Le président-directeur général de la campagne, Dr Morongwa Ramarumo, a indiqué : « Je suis très fier et heureux pour tous ceux qui s le programme, mais surtout pour les bénévoles, car la réussite du programme tient à leur engagement et à leur passion ».

« Un grand nombre de ces apprenants reçoivent pour la première fois de leur vie un certificat d'éducation. Non seulement nous les aidons à apprendre à lire, à écrire et à compter, mais nous leur donnons une longueur d’avance et nous bâtissons une cohésion sociale.”

Les nouvelles compétences apportent indépendance, confiance en soi et travail

Parmi les exemples de réussite, un groupe, grâce aux nouvelles compétences acquises, a créé une boulangerie et fournit du pain à un programme de nutrition scolaire, tout en vendant ses produits ailleurs.

Dans la province fertile du Limpopo, un autre groupe a commencé à cultiver des légumes à vendre et qu’il offre aussi aux personnes vivant avec le VIH SIDA. Des femmes de Tzaneen ont créé un groupe de chant grâce au programme et elles se produisent lors des mariages, des enterrements et dans les églises.

Mme Kgothatso Khotse, apprenante grâce à ce programme, a indiqué : “Je viens d'un milieu très défavorisé et j’ai la charge de mon grand-père, de ma mère, de mon fils et de ma cousine.
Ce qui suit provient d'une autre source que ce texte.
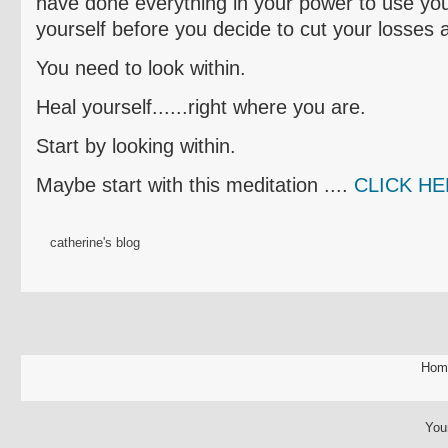
have done everything in your power to use yo
yourself before you decide to cut your losses
You need to look within.
Heal yourself......right where you are.
Start by looking within.
Maybe start with this meditation ....
CLICK H
catherine's blog
Hom
You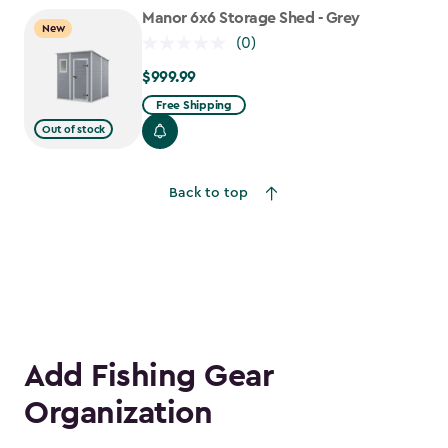
$755.99
Manor 6x6 Storage Shed - Grey
New
(0)
$999.99
$999.99
Free Shipping
Out of stock
Back to top
Add Fishing Gear
Organization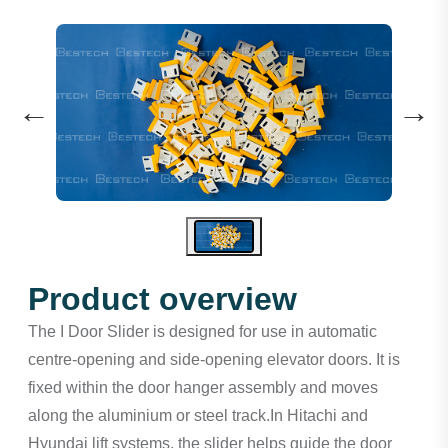
←
→
Product overview
The I Door Slider is designed for use in automatic
centre-opening and side-opening elevator doors. It is
fixed within the door hanger assembly and moves
along the aluminium or steel track.In Hitachi and
Hyundai lift systems, the slider helps guide the door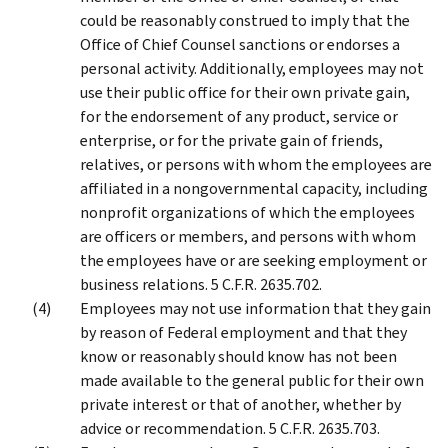
could be reasonably construed to imply that the
Office of Chief Counsel sanctions or endorses a
personal activity. Additionally, employees may not
use their public office for their own private gain,
for the endorsement of any product, service or
enterprise, or for the private gain of friends,
relatives, or persons with whom the employees are
affiliated in a nongovernmental capacity, including
nonprofit organizations of which the employees
are officers or members, and persons with whom
the employees have or are seeking employment or
business relations. 5 C.F.R. 2635.702.
Employees may not use information that they gain
by reason of Federal employment and that they
know or reasonably should know has not been
made available to the general public for their own
private interest or that of another, whether by
advice or recommendation. 5 C.F.R. 2635.703.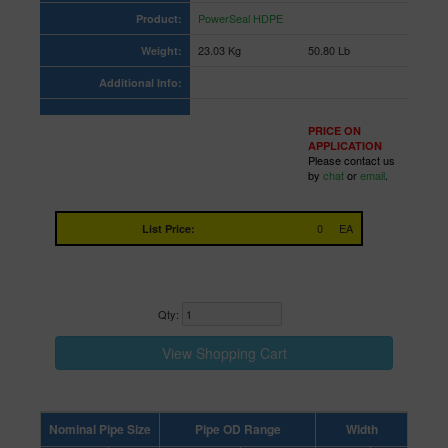
PowerSeal HDPE
Product:
23.03 Kg
50.80 Lb
Weight:
Additional Info:
PRICE ON
APPLICATION
Please contact us
by
chat
or
email
.
0
EA
List Price:
Qty:
Nominal Pipe Size
Pipe OD Range
Width
Lette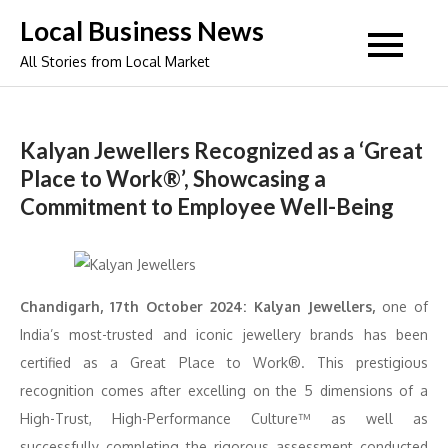
Skip
Local Business News
to
All Stories from Local Market
content
Kalyan Jewellers Recognized as a ‘Great
Place to Work®’, Showcasing a
Commitment to Employee Well-Being
Chandigarh, 17th October 2024: Kalyan Jewellers,
one of
India’s most-trusted and iconic jewellery brands has been
certified as a Great Place to Work®. This prestigious
recognition comes after excelling on the 5 dimensions of a
High-Trust, High-Performance Culture™ as well as
successfully completing the rigorous assessment conducted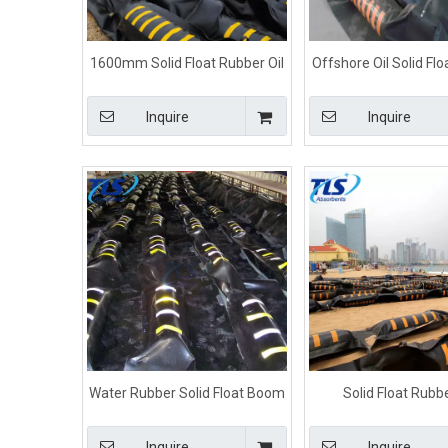
1600mm Solid Float Rubber Oil
Offshore Oil Solid Fl
Boom Color For Marine
Containment Boom F
Control
Inquire
Inquire
Water Rubber Solid Float Boom
Solid Float Rubbe
Black Color For Fuel Spill Control
Containment Boom For 
Inquire
Inquire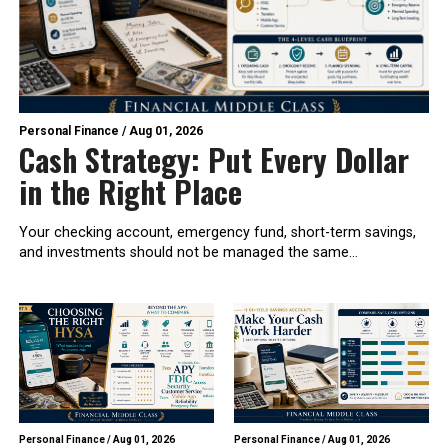
Personal Finance
/
Aug 01, 2026
Cash Strategy: Put Every Dollar
in the Right Place
Your checking account, emergency fund, short-term savings,
and investments should not be managed the same...
Personal Finance
/
Aug 01, 2026
Personal Finance
/
Aug 01, 2026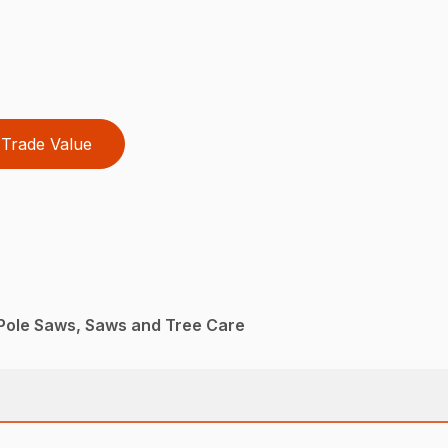
Trade Value
Pole Saws, Saws and Tree Care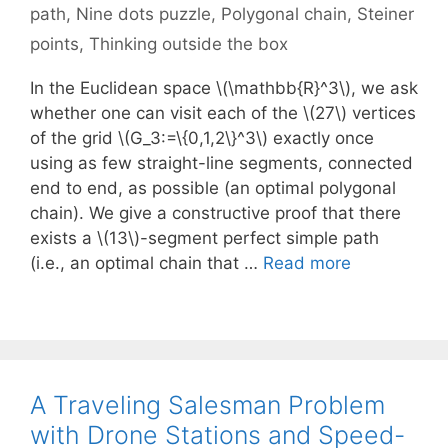
path
,
Nine dots puzzle
,
Polygonal chain
,
Steiner
points
,
Thinking outside the box
In the Euclidean space \(\mathbb{R}^3\), we ask
whether one can visit each of the \(27\) vertices
of the grid \(G_3:=\{0,1,2\}^3\) exactly once
using as few straight-line segments, connected
end to end, as possible (an optimal polygonal
chain). We give a constructive proof that there
exists a \(13\)-segment perfect simple path
(i.e., an optimal chain that …
Read more
A Traveling Salesman Problem
with Drone Stations and Speed-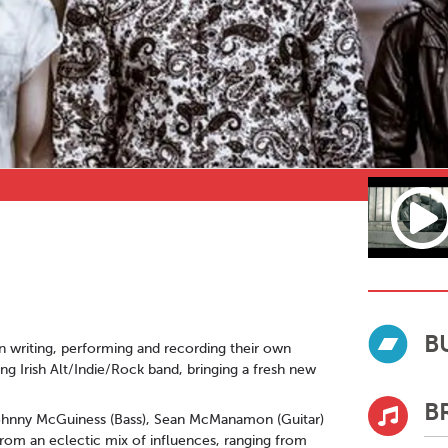
B
in writing, performing and recording their own
g Irish Alt/Indie/Rock band, bringing a fresh new
B
, Johnny McGuiness (Bass), Sean McManamon (Guitar)
rom an eclectic mix of influences, ranging from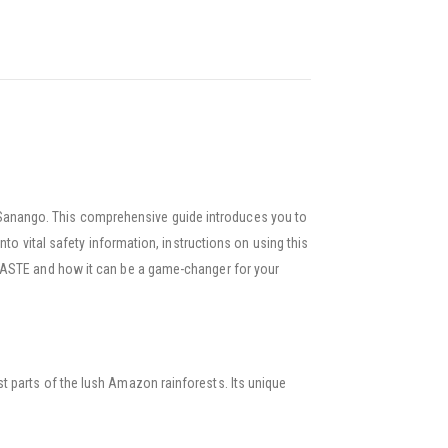
Sanango. This comprehensive guide introduces you to
to vital safety information, instructions on using this
 PASTE and how it can be a game-changer for your
 parts of the lush Amazon rainforests. Its unique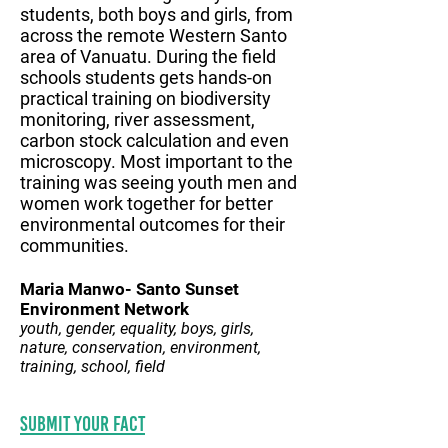
students, both boys and girls, from
across the remote Western Santo
area of Vanuatu. During the field
schools students gets hands-on
practical training on biodiversity
monitoring, river assessment,
carbon stock calculation and even
microscopy. Most important to the
training was seeing youth men and
women work together for better
environmental outcomes for their
communities.
Maria Manwo- Santo Sunset
Environment Network
youth, gender, equality, boys, girls,
nature, conservation, environment,
training, school, field
Submit your fact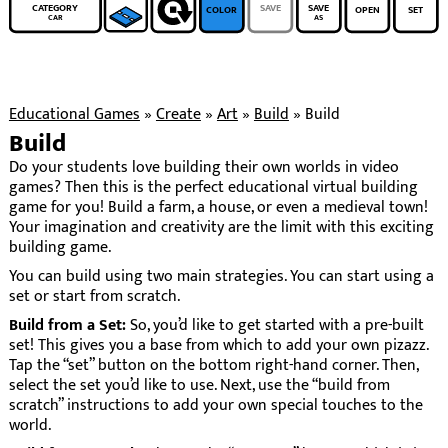
CATEGORY
SAVE
SAVE
COLOR
OPEN
SET
CAR
AS
Educational Games
»
Create
»
Art
»
Build
»
Build
Build
Do your students love building their own worlds in video
games? Then this is the perfect educational virtual building
game for you! Build a farm, a house, or even a medieval town!
Your imagination and creativity are the limit with this exciting
building game.
You can build using two main strategies. You can start using a
set or start from scratch.
Build from a Set:
So, you’d like to get started with a pre-built
set! This gives you a base from which to add your own pizazz.
Tap the “set” button on the bottom right-hand corner. Then,
select the set you’d like to use. Next, use the “build from
scratch” instructions to add your own special touches to the
world.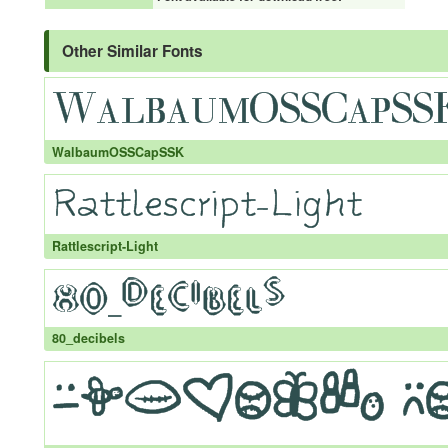
Other Similar Fonts
WalbaumOSSCapSSK
Rattlescript-Light
80_decibels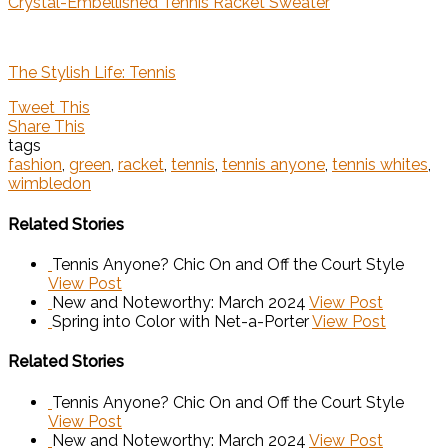
Crystal-Embellished Tennis Racket Sweater
The Stylish Life: Tennis
Tweet This
Share This
tags
fashion
,
green
,
racket
,
tennis
,
tennis anyone
,
tennis whites
,
wimbledon
Related Stories
Tennis Anyone? Chic On and Off the Court Style
View Post
New and Noteworthy: March 2024
View Post
Spring into Color with Net-a-Porter
View Post
Related Stories
Tennis Anyone? Chic On and Off the Court Style
View Post
New and Noteworthy: March 2024
View Post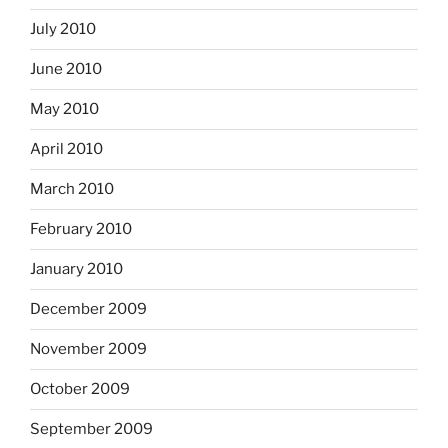
July 2010
June 2010
May 2010
April 2010
March 2010
February 2010
January 2010
December 2009
November 2009
October 2009
September 2009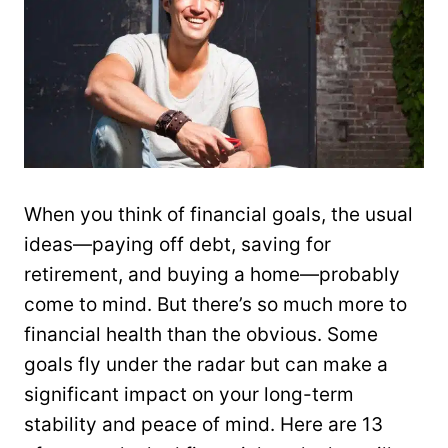
When you think of financial goals, the usual
ideas—paying off debt, saving for
retirement, and buying a home—probably
come to mind. But there’s so much more to
financial health than the obvious. Some
goals fly under the radar but can make a
significant impact on your long-term
stability and peace of mind. Here are 13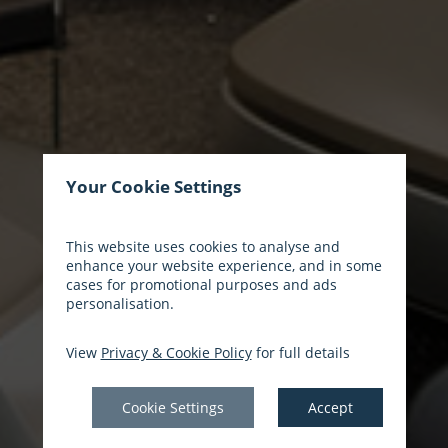
Your Cookie Settings
This website uses cookies to analyse and
enhance your website experience, and in some
cases for promotional purposes and ads
personalisation.
View
Privacy & Cookie Policy
for full details
Cookie Settings
Accept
Grâce au programme, j’ai pu aller à l’université pour obtenir une licence en psychologie. Je vais maintenant passer le PGC pour devenir enseignante. Et je pourrai ainsi enseigner à mon fils.”

Quant à Lizzy Molebale, 69 ans, de Pretoria, l’apprentissage du calcul lui permet de calculer elle-même sa pension. “Je ne me fais plus voler par des enfants quand je les envoie faire mes courses, je peux bien calculer mon argent. Je peux même aller à la banque toute seule, sans demander l’aide de mes enfants” a-t-elle dit.

Dickson Mnisi, 67 ans, le seul homme dans cette formation, agent de sécurité de l'école, raconte : « Quand je suis de garde la nuit, je m’arrange toujours pour rattraper ce qu'ils ont appris pendant que j'étais de garde de jour ». Il est heureux de savoir écrire son nom en entier pour la première fois au lieu de signer avec une croix.

Depuis le lancement du programme, plus de quatre millions de Sud-Africains analphabètes ont bénéficié de ces formations dans les neuf provinces d’Afrique du Sud. Les formations sont gratuites et adaptées à la disponibilité des lieux, des capacités et de la langue maternelle des apprenants.